*WORK TO COMPLETE*: Reproduce every record exactly as written.

*MATERIAL TO PROCESS*:
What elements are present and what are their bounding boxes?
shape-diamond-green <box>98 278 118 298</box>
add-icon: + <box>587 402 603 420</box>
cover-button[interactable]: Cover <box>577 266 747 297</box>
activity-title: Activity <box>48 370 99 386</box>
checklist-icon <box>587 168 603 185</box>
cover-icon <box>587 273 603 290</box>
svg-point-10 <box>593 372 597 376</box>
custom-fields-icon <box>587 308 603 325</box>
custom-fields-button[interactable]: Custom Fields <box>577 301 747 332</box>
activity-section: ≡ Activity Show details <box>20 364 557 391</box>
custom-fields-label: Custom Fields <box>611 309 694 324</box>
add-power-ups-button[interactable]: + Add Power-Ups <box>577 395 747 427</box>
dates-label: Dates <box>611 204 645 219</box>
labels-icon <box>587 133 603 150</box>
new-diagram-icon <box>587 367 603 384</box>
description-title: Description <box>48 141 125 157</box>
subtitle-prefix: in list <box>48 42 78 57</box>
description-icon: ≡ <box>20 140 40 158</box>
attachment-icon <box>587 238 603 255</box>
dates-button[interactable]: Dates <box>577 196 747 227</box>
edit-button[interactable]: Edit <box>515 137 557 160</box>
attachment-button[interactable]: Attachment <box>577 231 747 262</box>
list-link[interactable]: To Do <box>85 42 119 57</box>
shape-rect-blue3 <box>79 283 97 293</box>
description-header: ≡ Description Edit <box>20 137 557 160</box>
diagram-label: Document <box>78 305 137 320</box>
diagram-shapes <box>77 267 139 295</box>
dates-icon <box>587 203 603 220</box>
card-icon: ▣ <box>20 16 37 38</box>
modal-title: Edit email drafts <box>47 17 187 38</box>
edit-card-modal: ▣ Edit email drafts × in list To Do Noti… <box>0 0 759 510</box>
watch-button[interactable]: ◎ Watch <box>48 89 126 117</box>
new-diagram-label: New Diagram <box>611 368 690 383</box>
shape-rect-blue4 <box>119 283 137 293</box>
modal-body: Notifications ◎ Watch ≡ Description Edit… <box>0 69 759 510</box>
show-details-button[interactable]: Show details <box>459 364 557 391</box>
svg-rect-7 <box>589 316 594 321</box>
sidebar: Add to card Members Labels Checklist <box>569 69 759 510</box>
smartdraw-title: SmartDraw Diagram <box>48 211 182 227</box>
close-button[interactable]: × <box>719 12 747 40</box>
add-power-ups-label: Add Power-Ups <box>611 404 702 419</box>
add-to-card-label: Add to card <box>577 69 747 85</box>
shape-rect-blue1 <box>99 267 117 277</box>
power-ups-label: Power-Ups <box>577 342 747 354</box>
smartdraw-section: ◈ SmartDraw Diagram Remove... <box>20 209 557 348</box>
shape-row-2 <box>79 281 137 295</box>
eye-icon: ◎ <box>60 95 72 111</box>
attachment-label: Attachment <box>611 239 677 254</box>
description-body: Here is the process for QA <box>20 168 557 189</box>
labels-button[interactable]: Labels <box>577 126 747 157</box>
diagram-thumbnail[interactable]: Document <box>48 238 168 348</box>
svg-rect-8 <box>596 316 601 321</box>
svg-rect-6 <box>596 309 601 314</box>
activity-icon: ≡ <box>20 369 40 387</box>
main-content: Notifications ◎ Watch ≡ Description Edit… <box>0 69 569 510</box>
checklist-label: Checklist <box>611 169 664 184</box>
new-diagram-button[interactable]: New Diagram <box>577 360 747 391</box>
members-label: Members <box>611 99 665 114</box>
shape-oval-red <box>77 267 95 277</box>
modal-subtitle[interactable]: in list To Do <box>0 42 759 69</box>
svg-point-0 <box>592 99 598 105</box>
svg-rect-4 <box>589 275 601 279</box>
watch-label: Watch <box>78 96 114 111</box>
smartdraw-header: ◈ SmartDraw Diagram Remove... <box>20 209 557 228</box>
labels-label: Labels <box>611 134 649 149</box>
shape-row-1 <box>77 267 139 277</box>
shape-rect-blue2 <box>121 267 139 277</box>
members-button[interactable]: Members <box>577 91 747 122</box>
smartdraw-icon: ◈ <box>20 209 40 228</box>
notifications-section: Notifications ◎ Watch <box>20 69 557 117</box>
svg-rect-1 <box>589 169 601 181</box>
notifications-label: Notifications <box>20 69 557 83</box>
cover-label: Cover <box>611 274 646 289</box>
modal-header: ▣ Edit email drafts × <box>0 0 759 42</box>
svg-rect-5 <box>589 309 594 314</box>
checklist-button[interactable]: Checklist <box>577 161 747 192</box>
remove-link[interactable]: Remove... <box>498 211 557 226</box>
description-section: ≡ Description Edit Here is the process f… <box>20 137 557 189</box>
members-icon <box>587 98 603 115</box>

*EXERCISE RESULT*:
What elements are present and what are their bounding boxes?
shape-diamond-green <box>98 278 118 298</box>
add-icon: + <box>587 402 603 420</box>
cover-button[interactable]: Cover <box>577 266 747 297</box>
activity-title: Activity <box>48 370 99 386</box>
checklist-icon <box>587 168 603 185</box>
cover-icon <box>587 273 603 290</box>
svg-point-10 <box>593 372 597 376</box>
custom-fields-icon <box>587 308 603 325</box>
custom-fields-button[interactable]: Custom Fields <box>577 301 747 332</box>
activity-section: ≡ Activity Show details <box>20 364 557 391</box>
custom-fields-label: Custom Fields <box>611 309 694 324</box>
add-power-ups-button[interactable]: + Add Power-Ups <box>577 395 747 427</box>
dates-label: Dates <box>611 204 645 219</box>
labels-icon <box>587 133 603 150</box>
new-diagram-icon <box>587 367 603 384</box>
description-title: Description <box>48 141 125 157</box>
subtitle-prefix: in list <box>48 42 78 57</box>
description-icon: ≡ <box>20 140 40 158</box>
attachment-icon <box>587 238 603 255</box>
dates-button[interactable]: Dates <box>577 196 747 227</box>
edit-button[interactable]: Edit <box>515 137 557 160</box>
attachment-button[interactable]: Attachment <box>577 231 747 262</box>
list-link[interactable]: To Do <box>85 42 119 57</box>
shape-rect-blue3 <box>79 283 97 293</box>
description-header: ≡ Description Edit <box>20 137 557 160</box>
diagram-label: Document <box>78 305 137 320</box>
diagram-shapes <box>77 267 139 295</box>
dates-icon <box>587 203 603 220</box>
card-icon: ▣ <box>20 16 37 38</box>
modal-title: Edit email drafts <box>47 17 187 38</box>
edit-card-modal: ▣ Edit email drafts × in list To Do Noti… <box>0 0 759 510</box>
watch-button[interactable]: ◎ Watch <box>48 89 126 117</box>
new-diagram-label: New Diagram <box>611 368 690 383</box>
shape-rect-blue4 <box>119 283 137 293</box>
modal-body: Notifications ◎ Watch ≡ Description Edit… <box>0 69 759 510</box>
show-details-button[interactable]: Show details <box>459 364 557 391</box>
svg-rect-7 <box>589 316 594 321</box>
sidebar: Add to card Members Labels Checklist <box>569 69 759 510</box>
smartdraw-title: SmartDraw Diagram <box>48 211 182 227</box>
close-button[interactable]: × <box>719 12 747 40</box>
add-power-ups-label: Add Power-Ups <box>611 404 702 419</box>
add-to-card-label: Add to card <box>577 69 747 85</box>
shape-rect-blue1 <box>99 267 117 277</box>
power-ups-label: Power-Ups <box>577 342 747 354</box>
smartdraw-section: ◈ SmartDraw Diagram Remove... <box>20 209 557 348</box>
shape-row-2 <box>79 281 137 295</box>
eye-icon: ◎ <box>60 95 72 111</box>
attachment-label: Attachment <box>611 239 677 254</box>
description-body: Here is the process for QA <box>20 168 557 189</box>
labels-button[interactable]: Labels <box>577 126 747 157</box>
diagram-thumbnail[interactable]: Document <box>48 238 168 348</box>
svg-rect-8 <box>596 316 601 321</box>
svg-rect-6 <box>596 309 601 314</box>
activity-icon: ≡ <box>20 369 40 387</box>
main-content: Notifications ◎ Watch ≡ Description Edit… <box>0 69 569 510</box>
checklist-label: Checklist <box>611 169 664 184</box>
new-diagram-button[interactable]: New Diagram <box>577 360 747 391</box>
members-label: Members <box>611 99 665 114</box>
shape-oval-red <box>77 267 95 277</box>
modal-subtitle[interactable]: in list To Do <box>0 42 759 69</box>
svg-point-0 <box>592 99 598 105</box>
svg-rect-4 <box>589 275 601 279</box>
watch-label: Watch <box>78 96 114 111</box>
smartdraw-header: ◈ SmartDraw Diagram Remove... <box>20 209 557 228</box>
labels-label: Labels <box>611 134 649 149</box>
shape-row-1 <box>77 267 139 277</box>
shape-rect-blue2 <box>121 267 139 277</box>
members-button[interactable]: Members <box>577 91 747 122</box>
smartdraw-icon: ◈ <box>20 209 40 228</box>
notifications-section: Notifications ◎ Watch <box>20 69 557 117</box>
svg-rect-1 <box>589 169 601 181</box>
notifications-label: Notifications <box>20 69 557 83</box>
cover-label: Cover <box>611 274 646 289</box>
modal-header: ▣ Edit email drafts × <box>0 0 759 42</box>
svg-rect-5 <box>589 309 594 314</box>
checklist-button[interactable]: Checklist <box>577 161 747 192</box>
remove-link[interactable]: Remove... <box>498 211 557 226</box>
description-section: ≡ Description Edit Here is the process f… <box>20 137 557 189</box>
members-icon <box>587 98 603 115</box>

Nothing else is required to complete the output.